Leo mengendarai audi-nya, aku duduk disampingnya sambil memeluk Della dan hanya memberikan arah menuju rumahku.

Begitu sampai, aku turun dan membawa Della ke kamar. Menidurkannya di ranjang sebelumnya melepas sepatunya.

Leo masih setia mengikutiku. Melihatku menidurkan Della, menyalakan ac dan menciumnya lembut. Selama itu dia tidak mengatakan apa-apa.

"Kamu mau minum apa?" tanyaku memberi isyarat agar ia keluar dari kamar Della. Aku menutup pintu kamar Della dan berjalan menuju dapur yang merangkap ruang makan.

Rumahku tidak besar, hanya seluas 70 meter persegi dengan dua kamar tidur, dapur dan satu kamar mandi. Serta ruang tamu yang juga tempat menonton tv. Karena aku juga membuat garasi mobil, jadi sebagian lahan terpakai untuk garasi mobil dan motor.

Selain mobil agya, ada satu motor vario di garasi yang sering aku gunakan untuk pergi berbelanja ke pasar atau supermarket. Atau ketempat-tempat dengan jarak dekat yang lebih praktis menggunakan motor ketimbang mobil.

Meski begitu, rumahku bersih dan cukup nyaman untuk ditempati dua orang. Karena cuma aku dan Della yang tinggal di rumah ini. Selain Bu Sri, yang tukang cuci gosok, kadang masak. Tapi beliau juga tidak menginap, setelah cuci gosok di rumahku beliau pulang ke rumahnya sendiri.

"Jelaskan." Leo sama sekali tidak mengacuhkan tawaranku. Ia berdiri diambang pintu yang menghubungkan ruang tamu dan dapur. Menyilangkan tangannya di depan dada sambil menatapku tajam. "Jelaskan bagaimana bisa tiba-tiba saja aku memiliki anak denganmu. Dan apa benar Della itu anakku?"

"Aku tidak memaksa kamu untuk percaya.
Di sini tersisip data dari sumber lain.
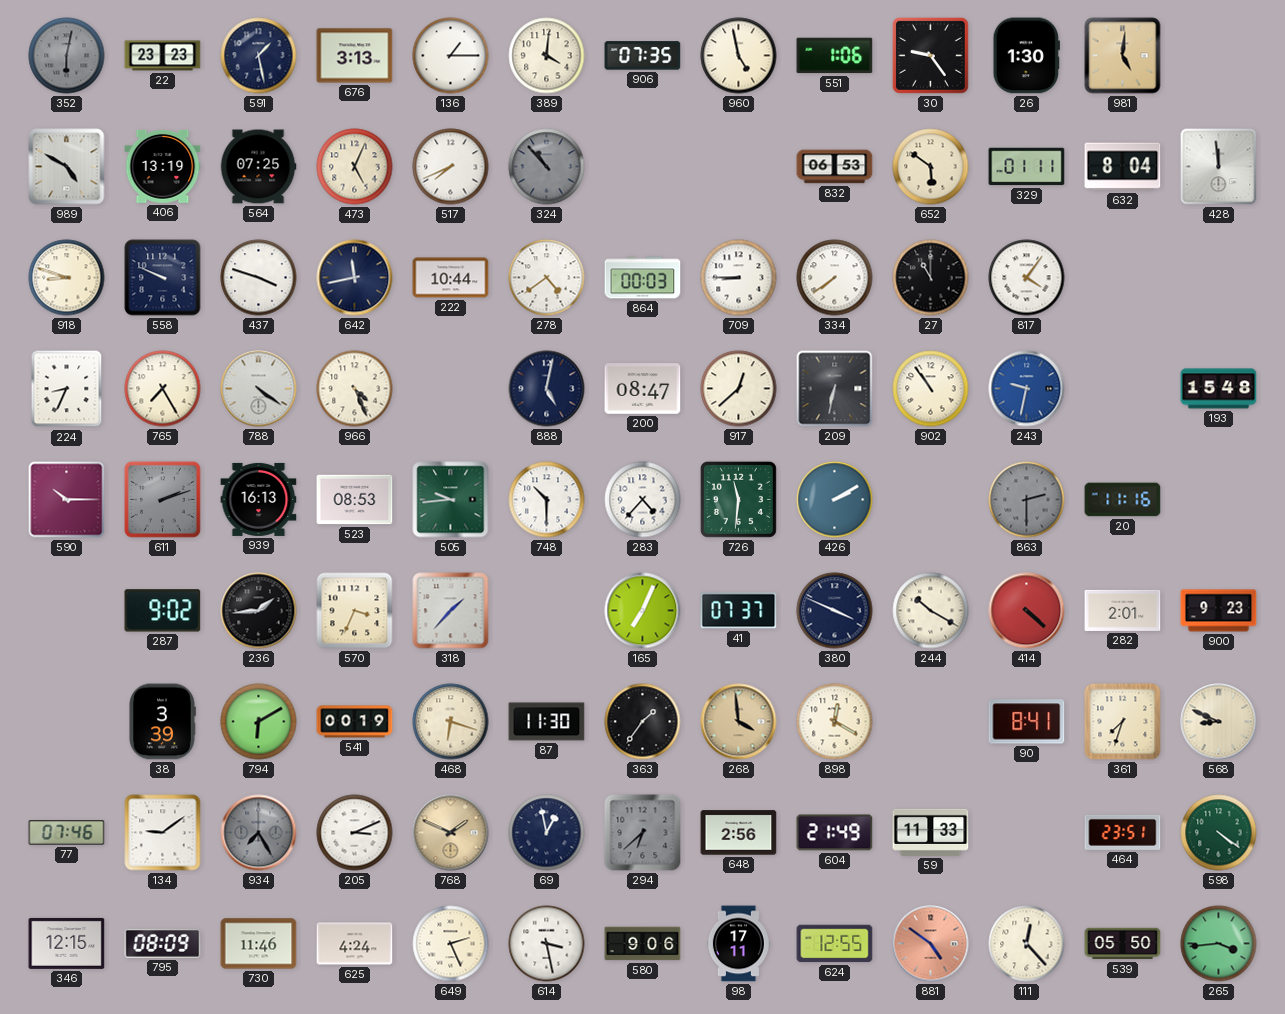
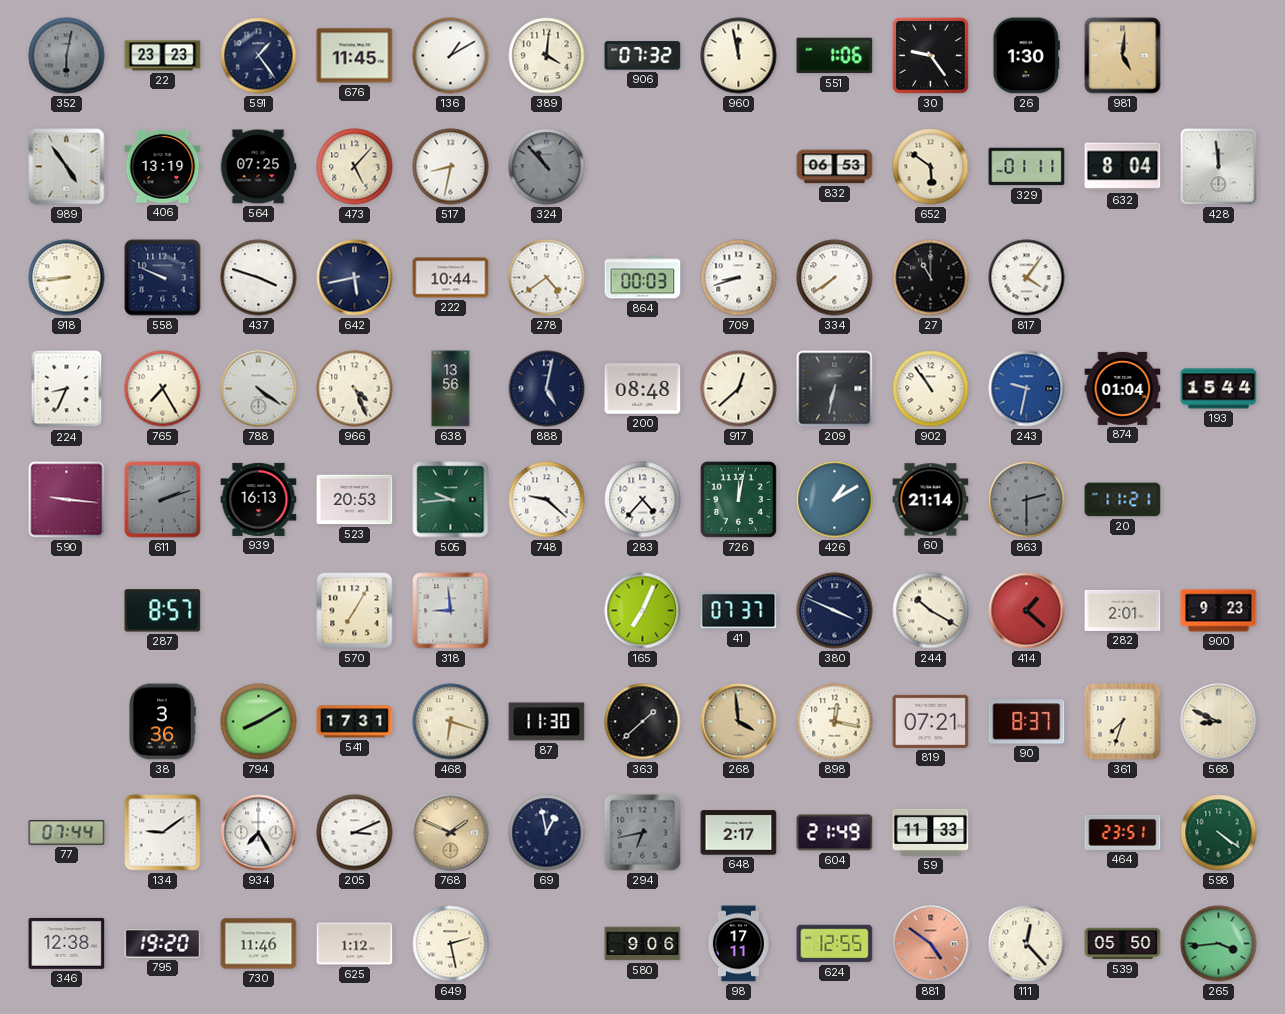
591: 1:28 -> 1:24
676: 3:13 -> 11:45
136: 1:15 -> 1:10
906: 07:35 -> 07:32
960: 4:58 -> 11:58
989: 4:50 -> 4:54
473: 5:04 -> 5:07
517: 7:41 -> 8:32
918: 8:48 -> 8:44
642: 11:43 -> 5:43
709: 8:45 -> 8:42
638: none -> 13:56
200: 08:47 -> 08:48
874: none -> 01:04
193: 15:48 -> 15:44
590: 10:15 -> 9:16
523: 08:53 -> 20:53
748: 10:30 -> 9:22
726: 11:31 -> 12:02
426: 2:10 -> 1:10
60: none -> 21:14
20: 11:16 -> 11:21
287: 9:02 -> 8:57
236: 1:44 -> none
570: 3:34 -> 7:05
318: 1:37 -> 8:59
414: 4:22 -> 1:22
38: 3:39 -> 3:36
794: 6:10 -> 8:10
541: 00:19 -> 17:31
363: 1:36 -> 1:38
898: 12:20 -> 12:17
819: none -> 07:21
90: 8:41 -> 8:37
77: 07:46 -> 07:44
934 dial: grey -> white
294: 6:38 -> 6:43
648: 2:56 -> 2:17
346: 12:15 -> 12:38
795: 08:09 -> 19:20
625: 4:24 -> 1:12
649: 2:26 -> 2:28
614: 3:28 -> none
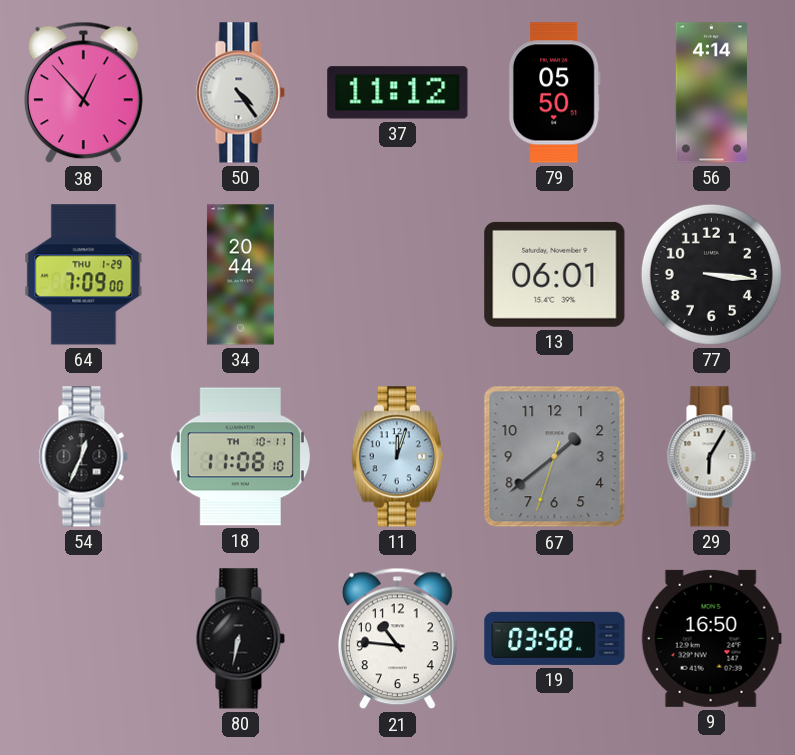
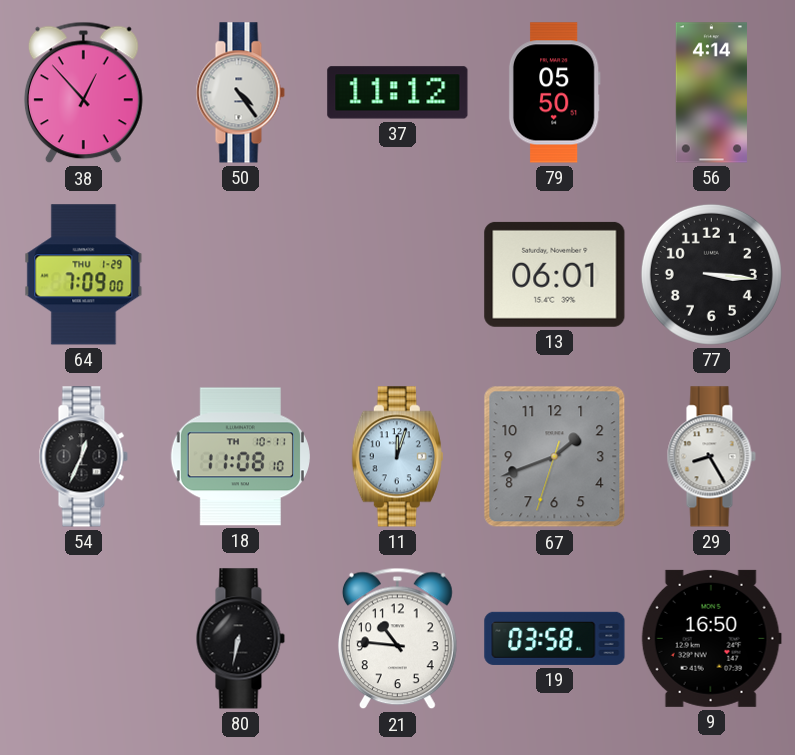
34: 20:44 -> none
67: 1:38 -> 1:41
29: 6:05 -> 8:25
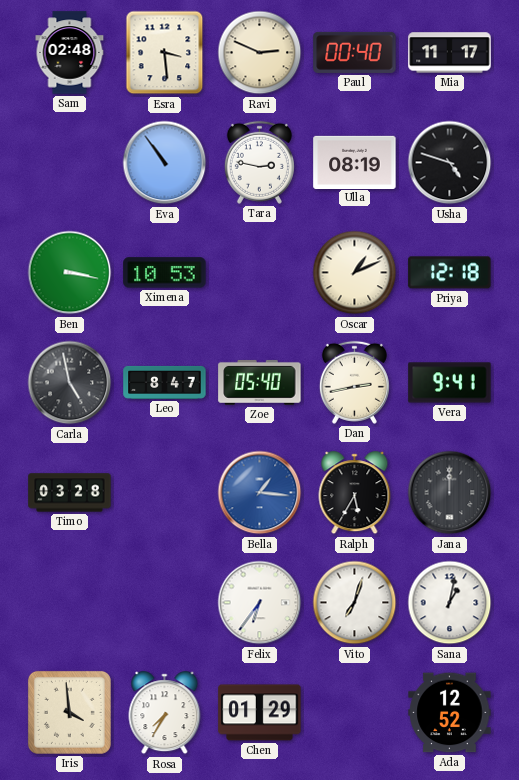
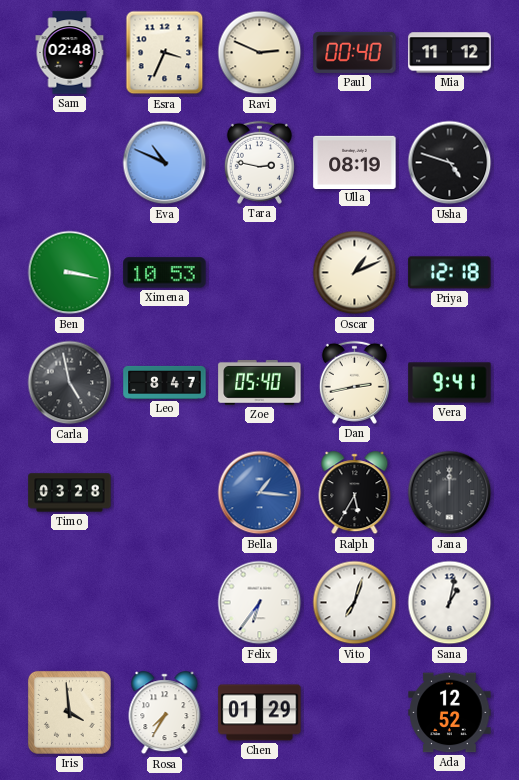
Esra: 3:29 -> 3:34
Mia: 11:17 -> 11:12
Eva: 10:54 -> 10:49
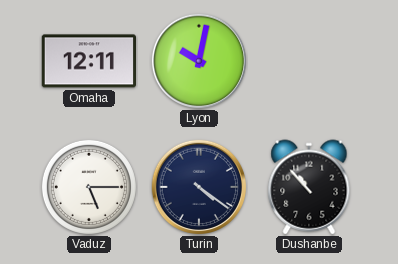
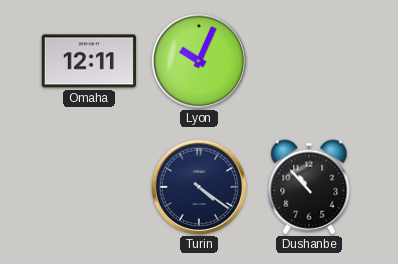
Lyon: 10:02 -> 10:04
Vaduz: 5:15 -> none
Aku juga tidak peduli kamu mau percaya atau nggak. Tapi kalau kamu mau yakin, kamu bisa tes DNA." Aku meletakkan gelas berisi air es yang setengahnya habis ku minum diatas meja makan. Lalu duduk disalah satu kursi yang ada disana.

"Itu pasti kulakukan. Aku gak mungkin percaya begitu saja kalau Della anakku. Bagaimana aku tahu kalau kamu gak bohong?" Leo mencibir.

"Meski dia mirip sama kamu?"

"Ya, meski dia mirip aku. Karena sama sekali gak masuk akal, aku bisa punya anak sama kamu. Padahal kita gak pernah berhubungan intim."